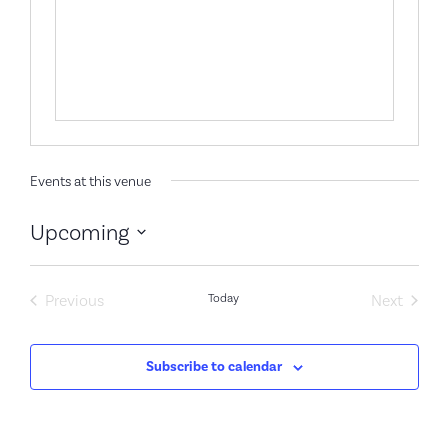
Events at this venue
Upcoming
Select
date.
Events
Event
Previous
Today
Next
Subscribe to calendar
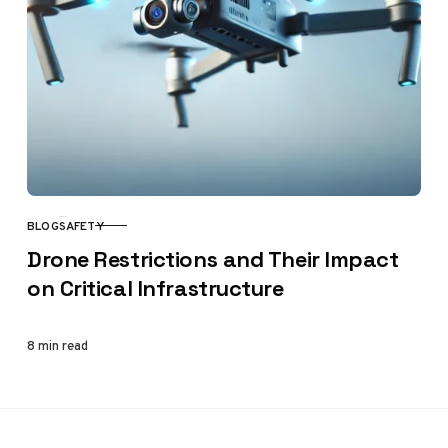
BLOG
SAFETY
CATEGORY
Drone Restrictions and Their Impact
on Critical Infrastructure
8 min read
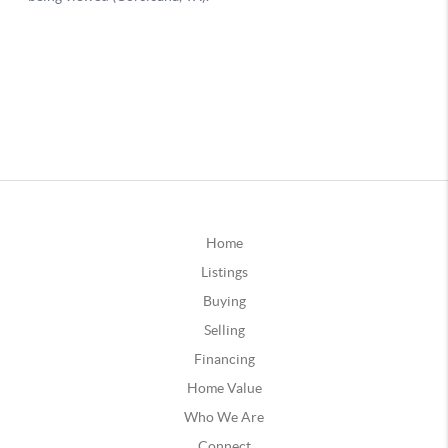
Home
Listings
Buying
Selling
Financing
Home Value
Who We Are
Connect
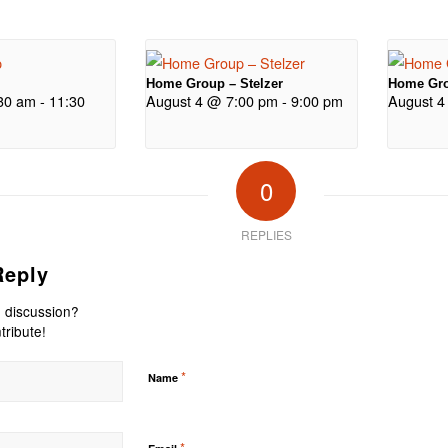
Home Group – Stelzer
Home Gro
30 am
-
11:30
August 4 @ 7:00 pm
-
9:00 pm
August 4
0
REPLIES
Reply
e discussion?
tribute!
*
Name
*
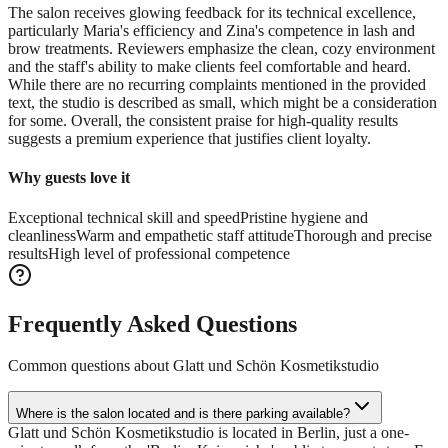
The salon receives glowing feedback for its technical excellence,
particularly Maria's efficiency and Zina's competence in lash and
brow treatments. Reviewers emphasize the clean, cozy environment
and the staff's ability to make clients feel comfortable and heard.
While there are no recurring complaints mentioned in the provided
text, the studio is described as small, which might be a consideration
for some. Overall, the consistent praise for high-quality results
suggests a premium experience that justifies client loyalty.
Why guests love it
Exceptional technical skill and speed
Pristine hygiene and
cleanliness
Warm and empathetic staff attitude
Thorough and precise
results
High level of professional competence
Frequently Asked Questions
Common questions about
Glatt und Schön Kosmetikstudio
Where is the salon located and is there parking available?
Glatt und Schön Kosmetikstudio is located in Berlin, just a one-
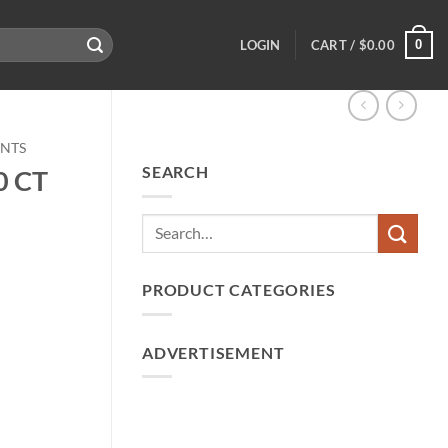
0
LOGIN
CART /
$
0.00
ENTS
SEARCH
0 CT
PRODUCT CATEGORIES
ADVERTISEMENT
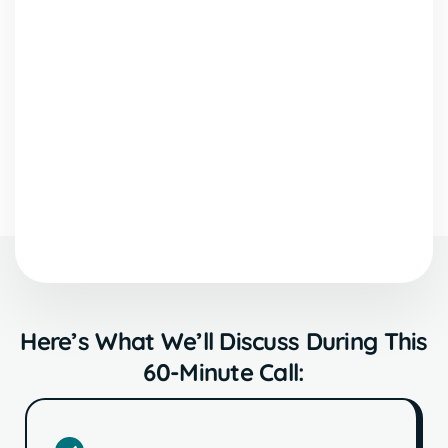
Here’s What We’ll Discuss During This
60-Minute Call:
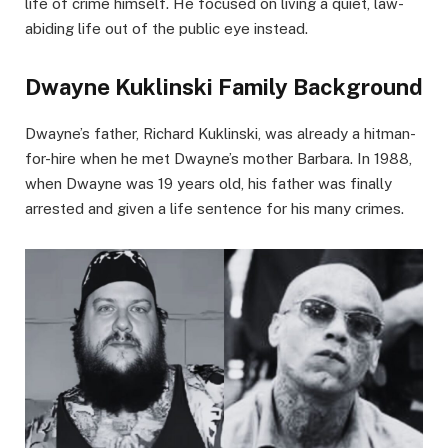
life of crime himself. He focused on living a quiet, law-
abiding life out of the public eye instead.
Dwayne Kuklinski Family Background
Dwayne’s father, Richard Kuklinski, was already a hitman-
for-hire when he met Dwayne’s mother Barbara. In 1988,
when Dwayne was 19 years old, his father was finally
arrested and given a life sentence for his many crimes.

---

* Required action *
Whenever the word "located" occurs in a line above, copy that line.

* Answer area *
Where is the salon located and is there parking available?
Glatt und Schön Kosmetikstudio is located in Berlin, just a one-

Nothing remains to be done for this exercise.